Think twice before you reward yourself with a cold beer after a tough workout. Despite some interesting research regarding the potential health benefits of polyphenols, such as resveratrol, found in grapes and red wine, your favorite frosty beverage still doesn’t qualify as a health food. (Sorry.) In fact, drinking can wreak havoc on your weight-loss efforts in more ways than one.
But, if you’re not willing to sacrifice sipping adult beverages until the end of time — and we know that could be really hard — here’s what you need to know about alcohol’s effects on your fitness goals, and ways to balance those out.
You’ll weaken your willpower.
If you’ve ever raided the fridge after a night out, you know alcohol doesn’t inspire the best nutritional choices. “Alcohol loosens inhibition and can make you more likely to indulge in guilty pleasures,” Link says. Alcohol has also been found to lower your levels of leptin, the hormone that tells your brain when you’re full. “This can lead to overeating and excess calories, making it potentially detrimental to weight loss,” Link adds.
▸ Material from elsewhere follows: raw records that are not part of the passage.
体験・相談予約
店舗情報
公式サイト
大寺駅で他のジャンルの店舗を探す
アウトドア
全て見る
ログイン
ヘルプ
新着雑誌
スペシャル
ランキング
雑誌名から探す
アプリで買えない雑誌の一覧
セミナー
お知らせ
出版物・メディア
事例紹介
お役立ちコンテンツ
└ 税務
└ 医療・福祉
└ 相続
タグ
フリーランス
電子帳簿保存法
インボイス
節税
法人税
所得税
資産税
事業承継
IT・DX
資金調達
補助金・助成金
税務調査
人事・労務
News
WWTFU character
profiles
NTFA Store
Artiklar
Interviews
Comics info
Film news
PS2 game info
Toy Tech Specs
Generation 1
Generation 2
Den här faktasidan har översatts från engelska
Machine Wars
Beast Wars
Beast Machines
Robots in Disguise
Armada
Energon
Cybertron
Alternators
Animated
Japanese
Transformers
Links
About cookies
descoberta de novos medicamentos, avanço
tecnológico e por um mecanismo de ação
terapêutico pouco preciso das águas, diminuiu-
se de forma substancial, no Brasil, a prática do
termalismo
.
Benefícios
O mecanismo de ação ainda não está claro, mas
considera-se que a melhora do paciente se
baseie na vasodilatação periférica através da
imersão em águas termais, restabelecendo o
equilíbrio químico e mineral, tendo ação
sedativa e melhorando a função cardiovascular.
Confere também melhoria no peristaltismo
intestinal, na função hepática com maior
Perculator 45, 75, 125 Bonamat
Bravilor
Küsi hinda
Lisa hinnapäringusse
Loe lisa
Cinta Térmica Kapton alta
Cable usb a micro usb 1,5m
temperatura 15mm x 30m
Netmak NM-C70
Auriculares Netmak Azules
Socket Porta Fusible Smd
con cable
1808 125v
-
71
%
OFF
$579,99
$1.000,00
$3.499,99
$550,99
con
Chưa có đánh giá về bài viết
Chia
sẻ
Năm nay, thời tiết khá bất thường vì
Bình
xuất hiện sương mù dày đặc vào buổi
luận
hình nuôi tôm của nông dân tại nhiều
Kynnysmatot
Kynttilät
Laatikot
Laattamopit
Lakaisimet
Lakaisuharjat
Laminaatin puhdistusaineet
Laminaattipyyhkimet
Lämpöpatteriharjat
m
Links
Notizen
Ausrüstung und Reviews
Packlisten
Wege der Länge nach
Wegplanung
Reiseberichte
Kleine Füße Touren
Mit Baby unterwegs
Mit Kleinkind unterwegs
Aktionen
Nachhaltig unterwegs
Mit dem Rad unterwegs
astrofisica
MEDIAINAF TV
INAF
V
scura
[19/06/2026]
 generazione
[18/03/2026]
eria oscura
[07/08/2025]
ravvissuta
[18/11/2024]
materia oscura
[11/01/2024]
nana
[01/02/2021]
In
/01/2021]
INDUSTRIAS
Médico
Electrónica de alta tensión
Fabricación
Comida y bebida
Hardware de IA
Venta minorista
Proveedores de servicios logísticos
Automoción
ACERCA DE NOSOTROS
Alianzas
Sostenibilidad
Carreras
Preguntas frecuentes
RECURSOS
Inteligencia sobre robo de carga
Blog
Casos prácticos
You’ll rack up empty calories.
“While carbohydrates and protein pack in 4 calories per gram, alcohol clocks in at 7 calories per gram — almost double,” Link says. Even one drink can put a ding in your diet: A bottle of beer has about 150 calories, a 5-ounce glass of wine has about 125 calories, and a diet soda with a shot of rum has 100 calories — even a whiskey on the rocks packs about 140 calories. And those calories don’t exactly have spectacular nutritional benefits.
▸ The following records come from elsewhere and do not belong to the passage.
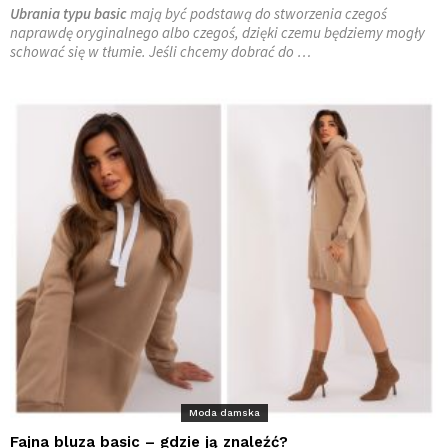
Ubrania typu basic
mają być podstawą do stworzenia czegoś
naprawdę oryginalnego albo czegoś, dzięki czemu będziemy mogły
schować się w tłumie. Jeśli chcemy dobrać do …
Moda damska
Fajna bluza basic – gdzie ją znaleźć?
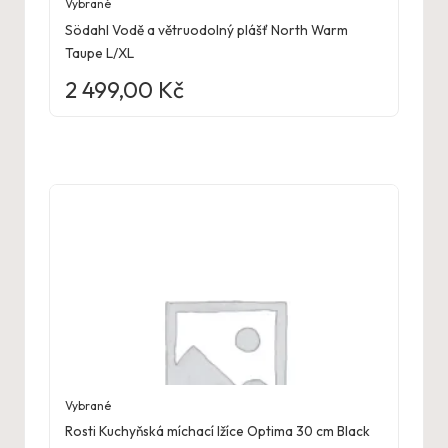
Vybrané
Södahl Vodě a větruodolný plášť North Warm
Taupe L/XL
2 499,00
Kč
Vybrané
Rosti Kuchyňská míchací lžíce Optima 30 cm Black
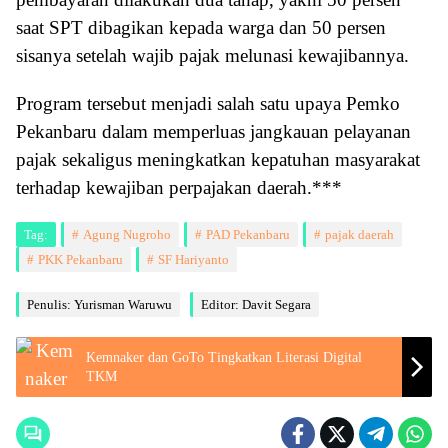
saat SPT dibagikan kepada warga dan 50 persen
sisanya setelah wajib pajak melunasi kewajibannya.
Program tersebut menjadi salah satu upaya Pemko
Pekanbaru dalam memperluas jangkauan pelayanan
pajak sekaligus meningkatkan kepatuhan masyarakat
terhadap kewajiban perpajakan daerah.***
Tag:
Agung Nugroho
PAD Pekanbaru
pajak daerah
PKK Pekanbaru
SF Hariyanto
Penulis: Yurisman Waruwu
Editor: Davit Segara
Kemnaker dan GoTo Tingkatkan Literasi Digital
TKM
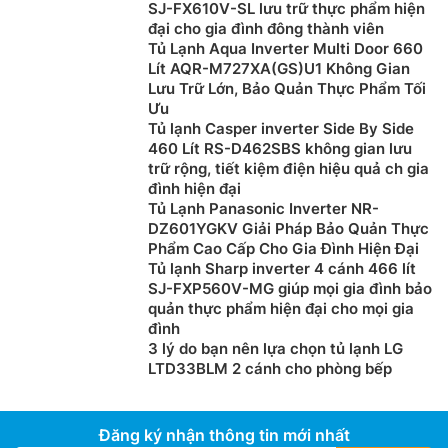
SJ-FX610V-SL lưu trữ thực phẩm hiện
đại cho gia đình đông thành viên
Tủ Lạnh Aqua Inverter Multi Door 660
Lít AQR-M727XA(GS)U1 Không Gian
Lưu Trữ Lớn, Bảo Quản Thực Phẩm Tối
Ưu
Tủ lạnh Casper inverter Side By Side
460 Lít RS-D462SBS không gian lưu
trữ rộng, tiết kiệm điện hiệu quả ch gia
đình hiện đại
Tủ Lạnh Panasonic Inverter NR-
DZ601YGKV Giải Pháp Bảo Quản Thực
Phẩm Cao Cấp Cho Gia Đình Hiện Đại
Tủ lạnh Sharp inverter 4 cánh 466 lít
SJ-FXP560V-MG giúp mọi gia đình bảo
quản thực phẩm hiện đại cho mọi gia
đình
3 lý do bạn nên lựa chọn tủ lạnh LG
LTD33BLM 2 cánh cho phòng bếp
Đăng ký nhận thông tin mới nhất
To make matters worse, the intoxicating effect of alcohol can also affect your overall caloric intake. One study found that men ate more meat and potatoes, and fewer fruits, on drinking days than on non-drinking days. They also consumed 168 extra food calories (not counting additional calories from the alcohol itself) on drinking days. Women didn’t have the same overall calorie bump, but they did consume more fat after drinking.
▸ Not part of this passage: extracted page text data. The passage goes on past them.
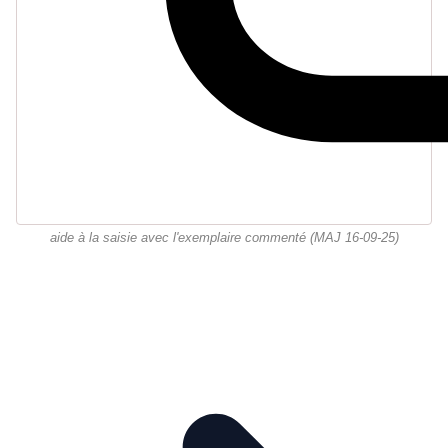
aide à la saisie avec l'exemplaire commenté (MAJ 16-09-25)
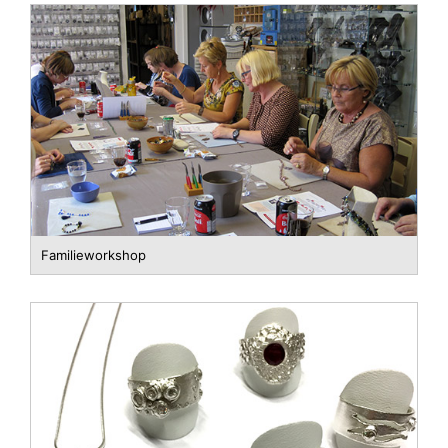
Familieworkshop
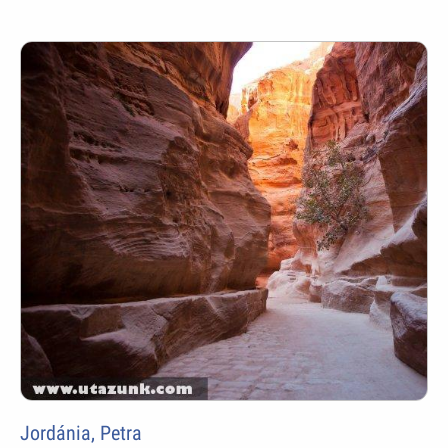
Jordánia, Petra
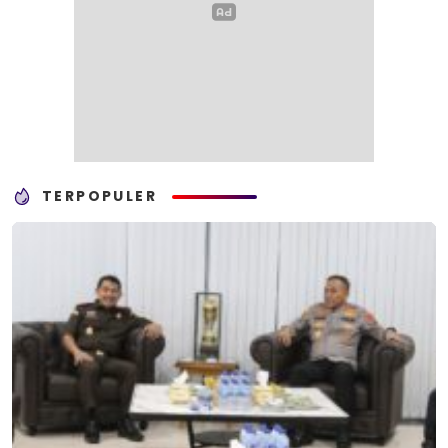
TERPOPULER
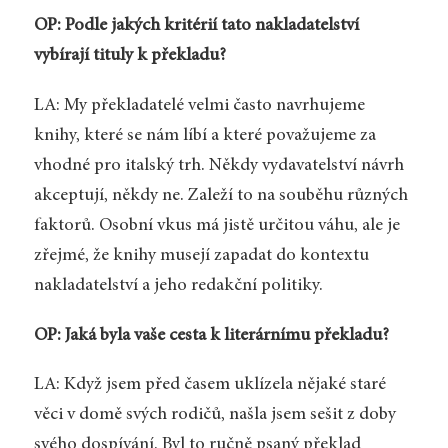
OP: Podle jakých kritérií tato nakladatelství
vybírají tituly k překladu?
LA: My překladatelé velmi často navrhujeme
knihy, které se nám líbí a které považujeme za
vhodné pro italský trh. Někdy vydavatelství návrh
akceptují, někdy ne. Zaleží to na souběhu různých
faktorů. Osobní vkus má jistě určitou váhu, ale je
zřejmé, že knihy musejí zapadat do kontextu
nakladatelství a jeho redakční politiky.
OP: Jaká byla vaše cesta k literárnímu překladu?
LA: Když jsem před časem uklízela nějaké staré
věci v domě svých rodičů, našla jsem sešit z doby
svého dospívání. Byl to ručně psaný překlad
You’ll screw up your sleep cycles.
Sleep is crucial for weight loss — one study found that subjects who reported better sleep quality boosted their odds of weight-loss success by 33 percent. But alcohol sabotages your sleep quality by disrupting your sleep cycles. In a study of healthy volunteers, alcohol significantly delayed the onset of REM sleep. Regular drinking has also been linked to an increase in sleep disturbances and insomnia. Skip the nightcap, and you’ll get a better night’s sleep — and a better chance of hitting your goals.
Of course, if a diet makes you miserable, you won’t stick with it for very long, so don’t swear off drinking if it’s going to be a deal-breaker. As is the case with any indulgence, moderation is key.
And if you tend to snack when you’re tipsy, keep junk food out of sight. “When you do drink, make sure you have healthier options around to snack on,” Link says. And who knows? Once you start seeing faster results, you might find yourself happily sipping seltzer at the next party.